Paul Tudor Jones, once fittingly observed, "Fundamentals might be good for the first third or first 50 or 60 percent of a move, but the last third of a great bull market is typically a blow-off, whereas the mania runs wild and prices go parabolic... There is no training, classroom or otherwise, that can prepare for trading the last third of a move, whether it's the end of a bull market or the end of a bear market."
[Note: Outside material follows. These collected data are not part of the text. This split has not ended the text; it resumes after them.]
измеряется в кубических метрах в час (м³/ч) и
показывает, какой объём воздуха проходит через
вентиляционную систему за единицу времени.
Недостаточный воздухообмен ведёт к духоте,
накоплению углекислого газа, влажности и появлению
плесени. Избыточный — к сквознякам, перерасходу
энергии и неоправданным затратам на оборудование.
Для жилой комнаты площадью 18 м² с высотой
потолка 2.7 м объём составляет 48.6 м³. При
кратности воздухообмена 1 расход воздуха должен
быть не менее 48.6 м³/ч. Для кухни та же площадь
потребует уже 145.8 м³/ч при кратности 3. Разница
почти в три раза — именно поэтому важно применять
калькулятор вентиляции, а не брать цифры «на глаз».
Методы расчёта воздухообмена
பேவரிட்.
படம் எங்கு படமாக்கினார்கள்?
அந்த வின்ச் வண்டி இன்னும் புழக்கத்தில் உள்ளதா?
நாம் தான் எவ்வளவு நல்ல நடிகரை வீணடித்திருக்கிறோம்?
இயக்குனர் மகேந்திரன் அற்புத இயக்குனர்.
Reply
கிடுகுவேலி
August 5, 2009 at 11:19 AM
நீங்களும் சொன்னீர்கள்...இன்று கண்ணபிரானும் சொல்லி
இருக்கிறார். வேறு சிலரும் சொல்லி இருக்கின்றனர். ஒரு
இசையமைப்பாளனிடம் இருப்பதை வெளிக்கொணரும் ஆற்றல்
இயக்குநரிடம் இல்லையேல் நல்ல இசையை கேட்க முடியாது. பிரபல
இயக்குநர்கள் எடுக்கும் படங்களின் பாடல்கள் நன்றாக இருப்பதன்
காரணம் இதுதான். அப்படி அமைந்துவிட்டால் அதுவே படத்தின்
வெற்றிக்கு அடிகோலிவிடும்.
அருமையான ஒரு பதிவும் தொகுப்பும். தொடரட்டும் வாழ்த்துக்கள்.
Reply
In today's policy-driven system, where fundamentals have been melded and supplanted by the hand of the Fed, the relative outperformance by our own monetary authorities has not only buttressed our equity markets relative to the world, but also the dollar. This dynamic has been in place since the embers of the U.S. financial crisis in 2008, blew across the pond that summer and ignited a firestorm around the world that fall. In another counterintuitive twist of fate -- despite our clear culpability in setting the world ablaze, we had a head start of working and digging the fire lines, that eventually brought the economic disaster under control -- first. The "new normal" posited directly following the financial crisis, looked a whole lot like the old normal from the late 1990's.
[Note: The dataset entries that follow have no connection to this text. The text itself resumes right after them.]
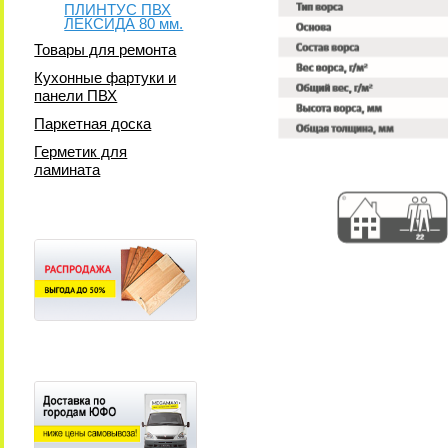
ПЛИНТУС ПВХ
ЛЕКСИДА 80 мм.
Товары для ремонта
Кухонные фартуки и
панели ПВХ
Паркетная доска
Герметик для
ламината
*Charts Updated Through Friday's Close
With the U.S. dollar index now flirting with the topside of it's long-term range, a break above might imply that the move was not the last third -- but a new game altogether. Considering the juxtaposition of the Fed withdrawing its fire brigade as the rest of the world turns up their hoses -- how likely does that seem?
At face value -- and from an "old school' fundamental perspective -- quite likely. However, as we alluded to before, since the financial crisis, the doctrines that have instigated the reach for yield and differential of capital flows toward the U.S., have been framed relative to what the balance of the world's major central banks were doing to support their own economies. With the ECB now finding religion and the Chinese seemingly not far behind, the shear stresses that have engendered a positive skew in the US equity markets and dollar should diminish as the Fed walks away. Moreover, we find it noteworthy that the conventional wisdom in the euro today now echoes the expectations from earlier in the cycle, that the U.S. dollar would be pressured lower by Fed policy.
From a broader macro point of view, it appears more likely that the dollar is completing "the last third of the move", rather than a return to conditions of the late 1990's that an upside range break would imply.